Most patients with Hodgkin's disease (HD) are cured with chemotherapy and/or radiotherapy. However, half of those with advanced stage disease (IIIB, IV) do not respond adequately to treatment or relapse. Salvage therapy used in such cases gives from 10% to 50% complete remission but only 10% long term survival. The results of bone marrow transplantation reported in acute leukemia and non-Hodgkin's lymphoma encouraged some authors to develop this new therapeutic strategy in Hodgkin's disease. In the early 1980's promising results were achieved when refractory and relapsed patients were selected to receive myeloablative therapy followed by bone marrow transplantation.

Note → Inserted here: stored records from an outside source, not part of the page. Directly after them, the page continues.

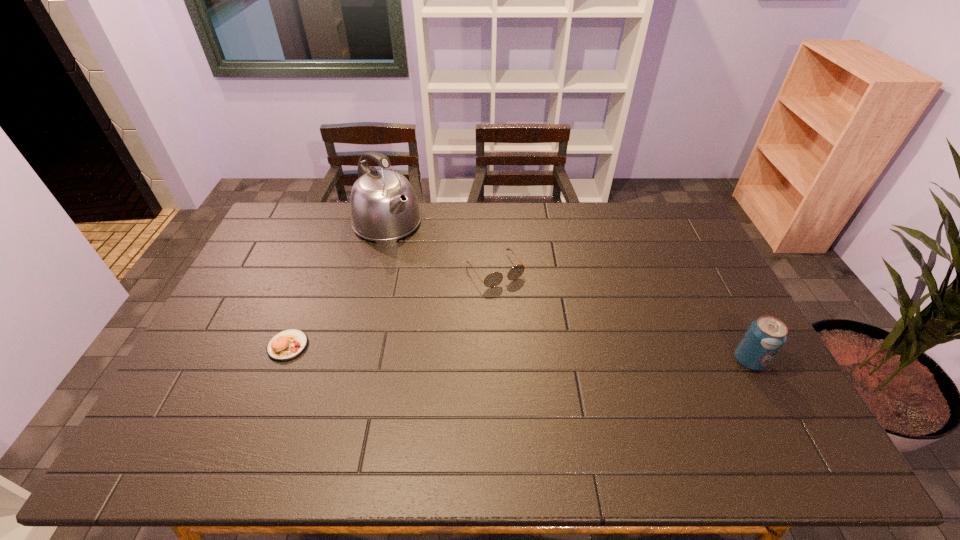 You are a GUI agent. You are given a task and a screenshot of the screen. Output one action in this format:
    pyautogui.click(x=<x>, y=<y>)
    Task: Click on the free space located on the spout of the farthest object
    
    Given the screenshot: What is the action you would take?
    pyautogui.click(x=420, y=256)

Locate an element on the screen. This screenshot has height=540, width=960. vacant area located on the spout of the farthest object is located at coordinates (469, 306).

Image resolution: width=960 pixels, height=540 pixels. I want to click on free space located 0.120m on the spout of the farthest object, so click(422, 260).

Find the location of a particular element. Image resolution: width=960 pixels, height=540 pixels. vacant space situated 0.310m on the lenses of the second farthest object is located at coordinates (561, 361).

Locate an element on the screen. This screenshot has height=540, width=960. vacant position located 0.220m on the lenses of the second farthest object is located at coordinates (543, 338).

Identify the location of vacant region located 0.250m on the lenses of the second farthest object. This screenshot has width=960, height=540. (549, 345).

You are a GUI agent. You are given a task and a screenshot of the screen. Output one action in this format:
    pyautogui.click(x=<x>, y=<y>)
    Task: Click on the object that is at the far edge
    
    Given the screenshot: What is the action you would take?
    pyautogui.click(x=383, y=206)

Locate an element on the screen. object that is at the right edge is located at coordinates (765, 336).

In the image, there is a desktop. Identify the location of vacant space at the far edge. This screenshot has height=540, width=960. (476, 207).

Where is `vacant space at the near edge`? The image size is (960, 540). vacant space at the near edge is located at coordinates (516, 405). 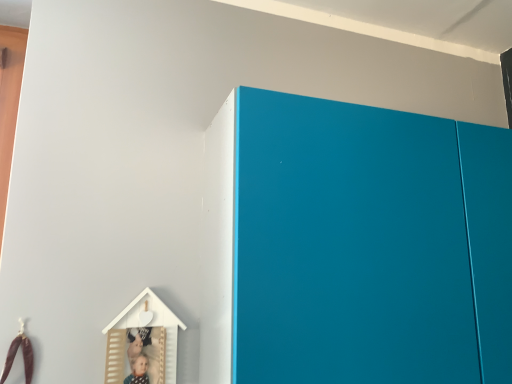 Question: Can you confirm if matte blue cabinet at upper right is smaller than brown leather toy at lower left, the 1th toy when ordered from left to right?

Choices:
 (A) no
 (B) yes

Answer: (A)

Question: Does matte blue cabinet at upper right turn towards brown leather toy at lower left, the 1th toy when ordered from left to right?

Choices:
 (A) no
 (B) yes

Answer: (A)

Question: Would you say matte blue cabinet at upper right contains brown leather toy at lower left, the 1th toy when ordered from left to right?

Choices:
 (A) yes
 (B) no

Answer: (B)

Question: Is matte blue cabinet at upper right positioned in front of brown leather toy at lower left, the 2th toy from the right?

Choices:
 (A) yes
 (B) no

Answer: (A)

Question: Is matte blue cabinet at upper right positioned far away from brown leather toy at lower left, the 1th toy when ordered from left to right?

Choices:
 (A) yes
 (B) no

Answer: (B)

Question: Considering the relative sizes of matte blue cabinet at upper right and brown leather toy at lower left, the 1th toy when ordered from left to right, in the image provided, is matte blue cabinet at upper right taller than brown leather toy at lower left, the 1th toy when ordered from left to right,?

Choices:
 (A) yes
 (B) no

Answer: (A)

Question: Is white matte wooden house at lower left, which is the 1th toy from right to left, positioned far away from brown leather toy at lower left, the 1th toy when ordered from left to right?

Choices:
 (A) no
 (B) yes

Answer: (A)

Question: Is white matte wooden house at lower left, which is the 1th toy from right to left, smaller than brown leather toy at lower left, the 2th toy from the right?

Choices:
 (A) no
 (B) yes

Answer: (A)

Question: Does white matte wooden house at lower left, arranged as the second toy when viewed from the left, appear on the left side of brown leather toy at lower left, the 2th toy from the right?

Choices:
 (A) no
 (B) yes

Answer: (A)

Question: Is white matte wooden house at lower left, arranged as the second toy when viewed from the left, to the right of brown leather toy at lower left, the 2th toy from the right, from the viewer's perspective?

Choices:
 (A) yes
 (B) no

Answer: (A)

Question: From a real-world perspective, is white matte wooden house at lower left, arranged as the second toy when viewed from the left, located higher than brown leather toy at lower left, the 1th toy when ordered from left to right?

Choices:
 (A) yes
 (B) no

Answer: (A)

Question: Can you confirm if white matte wooden house at lower left, arranged as the second toy when viewed from the left, is shorter than brown leather toy at lower left, the 2th toy from the right?

Choices:
 (A) no
 (B) yes

Answer: (A)

Question: Is white matte wooden house at lower left, arranged as the second toy when viewed from the left, at the left side of matte blue cabinet at upper right?

Choices:
 (A) no
 (B) yes

Answer: (B) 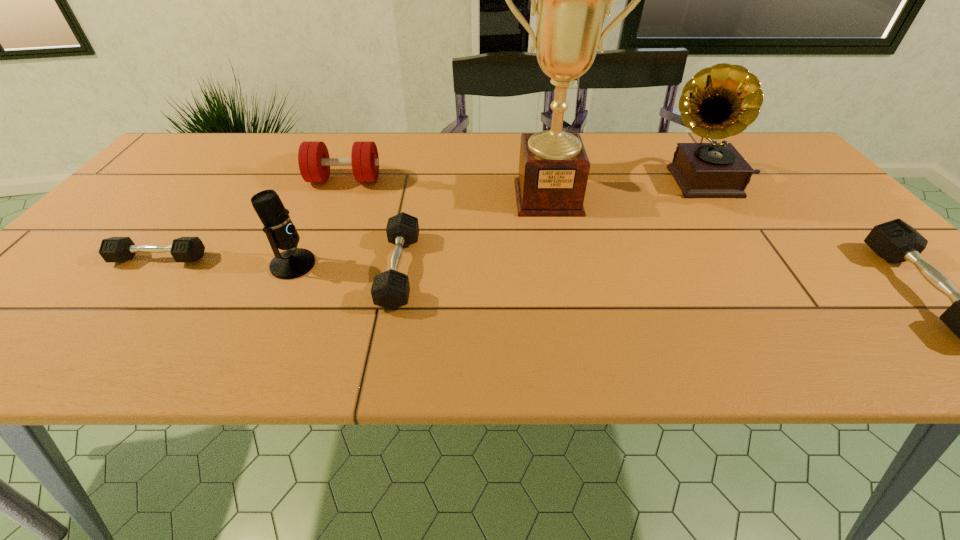 Locate an element on the screen. location for an additional dumbbell to make spacing equal is located at coordinates (653, 281). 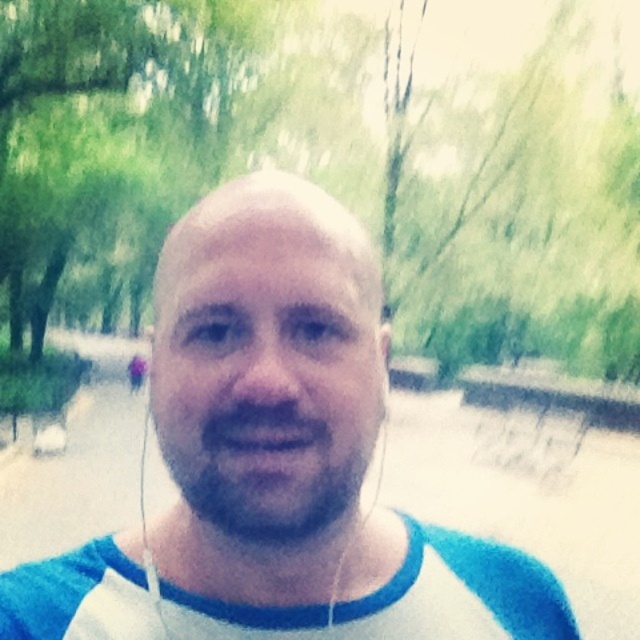 You are taking a selfie and want to ensure both the white fabric shirt at center and the beardsoftat center are clearly visible. Based on their positions, which one is closer to the camera?

The white fabric shirt at center is closer to the camera because it is in front of the beardsoftat center.

You are taking a selfie and want to ensure your white fabric shirt at center and beardsoftat center are both visible. Given that the camera has a limited focus range, which item might be more likely to be in focus if you focus on the closer one?

The white fabric shirt at center is closer to the camera than beardsoftat center, so focusing on the closer one would mean the white fabric shirt at center is more likely to be in focus. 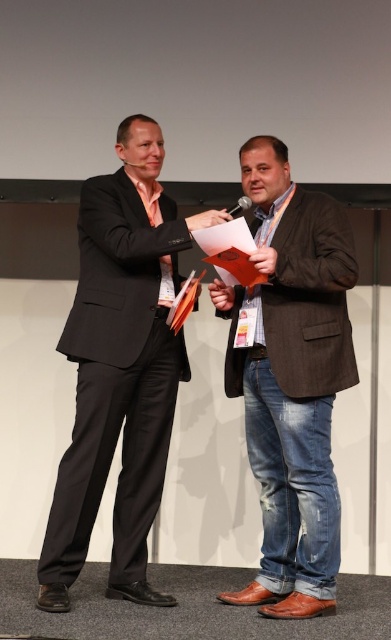 You are a photographer adjusting your camera to focus on two points on the stage. The first point is at coordinates point (80, 225) and the second point is at point (315, 410). Which point should you focus on first if you want to start with the one closer to the camera?

Point (80, 225) is closer to the camera than point (315, 410), so you should focus on point (80, 225) first.

You are an event organizer who needs to ensure that the stage setup is safe for all participants. Based on the scene, is the matte black suit at left blocking the brown leather shoes at center from being seen by the audience?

Today, high dose chemotherapy with hematopoietic stem cell transplantation (HSCT) is used more and more often in poor prognosis Hodgkin's disease. After a review of the literature concerning the results of transplantation in Hodgkin's disease, we develop the numerous problems associated with this procedure which remain to be solved such as: the optimal indication, the timing of HSCT, the type of graft, the conditioning regimen, the place of radiotherapy and the optimal use of hematopoietic growth factors. We conclude with future prospects.